In contrast, deep learning models, such as graph neural networks (GNNs), offer end-to-end predictions and naturally preserve physical symmetries such as translation, rotation, and reflection. These points make them well-suited for representing atomic-scale interactions without the need for extensive feature engineering. Despite their advantages, deep-learning models typically require vast datasets (e.g., often amounting to millions of data frames) for a single HEEC system. Moreover, because the majority of compositions within the HEEC space exhibit unsatisfactory catalytic activity, exhaustive sampling remains highly inefficient. These limitations underscore the importance of learning strategies that prioritize high-value compositions rather than indiscriminate data generation. Furthermore, active learning (AL), which strategically selects the most informative data points to label, has demonstrated potential in reducing data demands while maintaining model accuracy. The AL approach has shown effectiveness in HEA development. Nevertheless, the AL approach scenarios in the field of HEEC remain limited.

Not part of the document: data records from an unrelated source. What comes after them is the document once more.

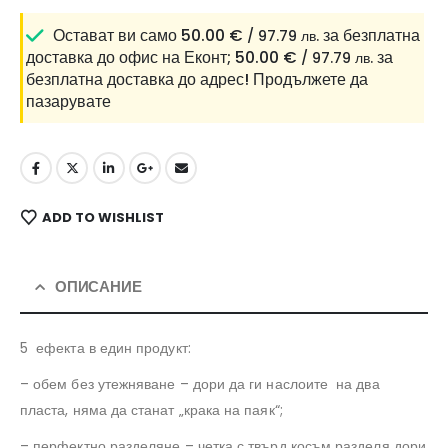
Остават ви само
50.00
€
за безплатна
/ 97.79 лв.
доставка до офис на Еконт;
50.00
€
за
/ 97.79 лв.
безплатна доставка до адрес!
Продължете да
пазарувате
ADD TO WISHLIST
ОПИСАНИЕ
5 ефекта в един продукт:
– обем без утежняване – дори да ги наслоите на два
пласта, няма да станат „крака на паяк“;
– перфектно разделяне – четка с твърд косъм разделя дори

Accordingly, there is a need for a targeted, data-efficient framework that integrates active learning with deep graph-based models to rapidly identify electrocatalyst compositions

It is an objective of the present invention to provide systems and methods to address the aforementioned shortcomings and unmet needs in the state of the art.

In the present invention, an efficient active graph learning strategy is introduced, which autonomously requests training data during iterative active learning loops. The framework integrates atomic graph attention networks (AGAT), conditional generative adversarial networks (CGAN), and k-nearest neighbors (KNN) models into the active learning process. Prior studies have demonstrated that high-entropy electrocatalysts (HEECs) composed of Ni, Co, Fe, Pd, and Pt exhibit high oxygen reduction activity, making the proposed system a representative model for investigating the hydrogen evolution reaction (HER), a benchmark for electrocatalytic performance.

Furthermore, the evolution of datasets generated by the CGAN model is examined, revealing that the proposed framework achieves high HER activity with substantially smaller datasets while maintaining predictive accuracy. Five HEEC compositions with superior HER performance are identified through this process. Experimental validation confirms the catalytic activity of the recommended candidates. Owing to its modular design, the proposed approach can be readily extended to the prediction of other catalytic reactions on HEA systems in both computational and experimental settings.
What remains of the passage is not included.